Жения вольней вздохнула при закрытой двери. Спустила чемоданы один на один к стеночке, с усталости припала к верхнему щекой.
"Что ж вы, – без зла корила в мыслях чемоданы, поглаживая разгонистые их бока, – что ж вы, шелапутики, чуть было не сдёрнули меня под колеса? Один сзади вниз тянет, другой в грудь сверху толкает… Двое против одной… Гер-рои-и… А сорвись я, вам бы тоже досталось…"
У Жении похолодело, разом выстыло всё нутро от жуткой догадки. Где, где она могла умереть! На рельсах, которые укладывал сам Вано! Её Вано, к которому ехала!
После училища уже перед войной тянул Вано дорогу от Сухума на Адлер. Эшера, Новый Афон… Всё его места…
"Строил сынок… Как знать, может, на то и строил, чтоб я сейчас быстрей приехала к нему…"
Глянет Жения в окно – море неспокойное разламывается. Глянет в окно напротив – зелёные скобки гор причудливо льются одна дальше другой.
Горы Родины медленно уходили назад, приседали…
В Туапсе Жения сошла с поезда и почерепашилась дальше пешком.
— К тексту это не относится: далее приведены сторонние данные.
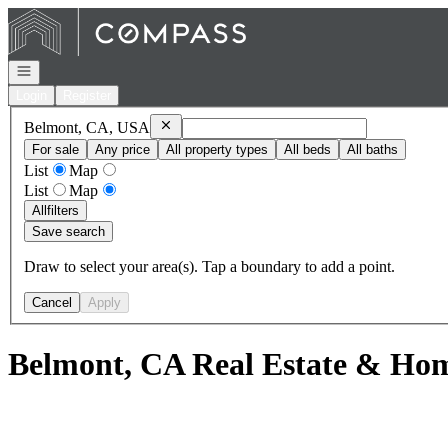
Go to: Homepage
Open navigation
Login
Register
Remove
Belmont, CA, USA
Belmont, CA, USA
For sale
Any price
All property types
All beds
All baths
List
Map
List
Map
All
filters
Save search
Draw to select your area(s). Tap a boundary to add a point.
Cancel
Apply
Belmont, CA Real Estate & Hom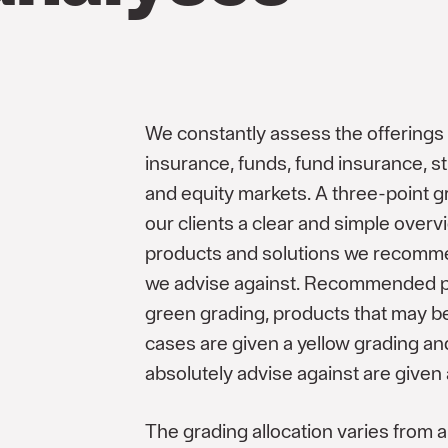
We constantly assess the offerings i
insurance, funds, fund insurance, s
and equity markets. A three-point g
our clients a clear and simple overv
products and solutions we recomm
we advise against. Recommended p
green grading, products that may be
cases are given a yellow grading a
absolutely advise against are given 
The grading allocation varies from a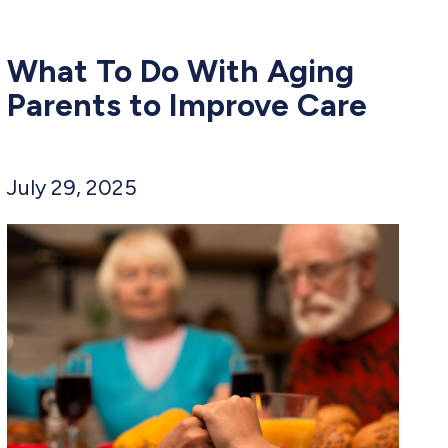
What To Do With Aging
Parents to Improve Care
July 29, 2025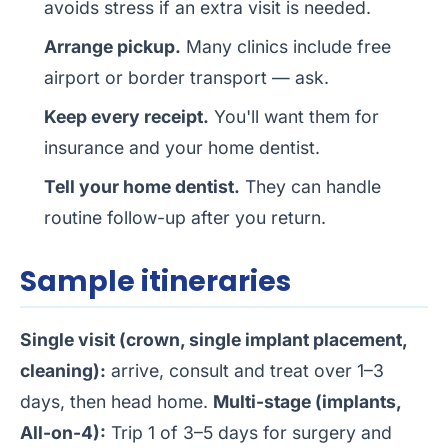
avoids stress if an extra visit is needed.
Arrange pickup.
Many clinics include free
airport or border transport — ask.
Keep every receipt.
You'll want them for
insurance and your home dentist.
Tell your home dentist.
They can handle
routine follow-up after you return.
Sample itineraries
Single visit (crown, single implant placement,
cleaning):
arrive, consult and treat over 1–3
days, then head home.
Multi-stage (implants,
All-on-4):
Trip 1 of 3–5 days for surgery and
Было на ней всё чёрное: на голове креповая накидка, платье с долгими рукавами, чулки, лёгкие самодельные чустры (тапочки). Чёрными были и чемоданищи, свисавшие с плеча и закрывавшие её спереди и сзади до самых колен. Сверху глянь – чёрный жук плетётся.
Припекало солнце. Было парко.
И не так донимало солнце, как жгли своей тяжестью чемоданы. Горько было видеть эту былинку на ветру. Бедная росточком, худенькая, откуда только и шли к ней силы тащить эти громоздкости?
Она заслышала сзади машину. Оттопырила чуть в сторону руку, насколько позволяли чемоданы.
Вильнув к боку дороги, машина пристыла со вздохом.
Вровень с бортами алели в кузове яблоки врассып.
В кабине двое в военном.
– Швилебо! Мэ!.. [7] – зачастила Жения, с коротким поклоном пробуя поднести руку к груди. – Драсти! Гэлэнжик!.. Госпитал!.. Син!..
Шофёр кивнул.
Сидевший рядом парень, не снимая с плеча автомата, определил чемоданы в кузов подальше от борта. Подсадил её на своё место. Сам на подножку.
С одной попутки Жения перекочёвывала на другую.
Однако к вечеру в Геленджик так и не выкружила.
Лиловой тяжестью наливались сумерки, когда она, еле переставляя ноги, постучалась в угрюмый придорожный домок на отшибе горного селения. Тукнула негнущимся, затёкшим пальцем в шибку, будто птица клювом ударила.
Вышедшей на стук пасмурной женщине сунула председателеву справку.
Женщина отвела от себя её руку со справкой.
– Да кому, ходебщица, твои бумажки читать? Не грамотейка я… Ты на словах скажи, кто ты, чего надо. И говори громше. А то у меня особая примета – совсемко глуха, как осиновый пень.